Autonomous embodied agents exist in a world of multimedia websites. The question arises – can they navigate through multimodal websites to complete complex user tasks? Current benchmarks fall short in assessing them in a realistic, evolving environment for their embodiment across websites.

To address this, MMInA, a multihop and multimodal benchmark, has been introduced to evaluate the embodied agents for compositional Internet tasks. This benchmark has several appealing properties:

  1. 1. It operates on evolving real-world multimodal websites, ensuring a high degree of realism and applicability to natural user tasks. The data includes 1,050 human-written tasks covering various domains such as shopping and travel. Each task requires the agent to autonomously extract multimodal information from web pages as observations.
  2. 2. The dataset features naturally compositional tasks that require information from or actions on multiple websites to solve. This assesses long-range reasoning capabilities on web tasks.
  3. 3. A novel protocol has been proposed for evaluating an agent’s progress in completing multihop tasks.

Experiments were conducted with both standalone (multimodal) language models and heuristic-based web agents. The results show that while long-chain multihop web tasks are easy for humans, they remain challenging for state-of-the-art web agents.
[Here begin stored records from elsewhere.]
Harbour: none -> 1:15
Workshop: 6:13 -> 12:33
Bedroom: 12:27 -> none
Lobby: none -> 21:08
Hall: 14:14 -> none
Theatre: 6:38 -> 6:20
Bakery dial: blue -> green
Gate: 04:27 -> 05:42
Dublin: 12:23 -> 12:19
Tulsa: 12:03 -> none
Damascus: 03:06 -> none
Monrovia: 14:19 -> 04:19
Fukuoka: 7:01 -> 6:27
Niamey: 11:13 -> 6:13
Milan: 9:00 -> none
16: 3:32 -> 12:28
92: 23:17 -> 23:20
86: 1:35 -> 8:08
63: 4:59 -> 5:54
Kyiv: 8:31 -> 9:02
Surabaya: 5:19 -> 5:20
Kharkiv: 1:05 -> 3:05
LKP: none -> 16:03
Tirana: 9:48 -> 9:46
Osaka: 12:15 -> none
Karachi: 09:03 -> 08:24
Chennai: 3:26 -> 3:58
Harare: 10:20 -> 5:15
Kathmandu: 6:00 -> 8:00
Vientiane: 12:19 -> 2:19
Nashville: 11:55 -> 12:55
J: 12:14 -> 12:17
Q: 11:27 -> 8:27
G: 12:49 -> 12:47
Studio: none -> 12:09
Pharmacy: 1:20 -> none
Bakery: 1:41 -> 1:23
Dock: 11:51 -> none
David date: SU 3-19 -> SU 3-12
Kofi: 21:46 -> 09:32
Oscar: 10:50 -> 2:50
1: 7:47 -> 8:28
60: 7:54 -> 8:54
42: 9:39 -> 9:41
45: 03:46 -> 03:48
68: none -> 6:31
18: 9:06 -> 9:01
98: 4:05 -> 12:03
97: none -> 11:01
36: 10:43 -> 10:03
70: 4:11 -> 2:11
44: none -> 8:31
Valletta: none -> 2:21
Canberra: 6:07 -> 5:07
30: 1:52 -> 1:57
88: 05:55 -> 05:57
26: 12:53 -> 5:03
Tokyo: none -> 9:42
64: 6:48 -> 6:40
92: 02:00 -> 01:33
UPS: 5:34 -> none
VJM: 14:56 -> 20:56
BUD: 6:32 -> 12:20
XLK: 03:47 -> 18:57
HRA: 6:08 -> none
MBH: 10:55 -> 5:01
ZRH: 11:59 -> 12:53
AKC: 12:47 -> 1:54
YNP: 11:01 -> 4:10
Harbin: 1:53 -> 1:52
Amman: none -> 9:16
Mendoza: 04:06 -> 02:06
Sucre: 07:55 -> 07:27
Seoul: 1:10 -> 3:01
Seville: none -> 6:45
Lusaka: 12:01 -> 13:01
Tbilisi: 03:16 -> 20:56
It was identified that agents are more likely to fail on the early hops when solving tasks of more hops, resulting in lower task success rates. To address this issue, a simple memory augmentation approach has been proposed, replaying past action trajectories to reflect. This method significantly improved both the single-hop and multihop web browsing abilities of agents. This paper is a testament to the continuous advancements in the field of autonomous embodied agents and the potential of the MMInA benchmark in overcoming existing challenges.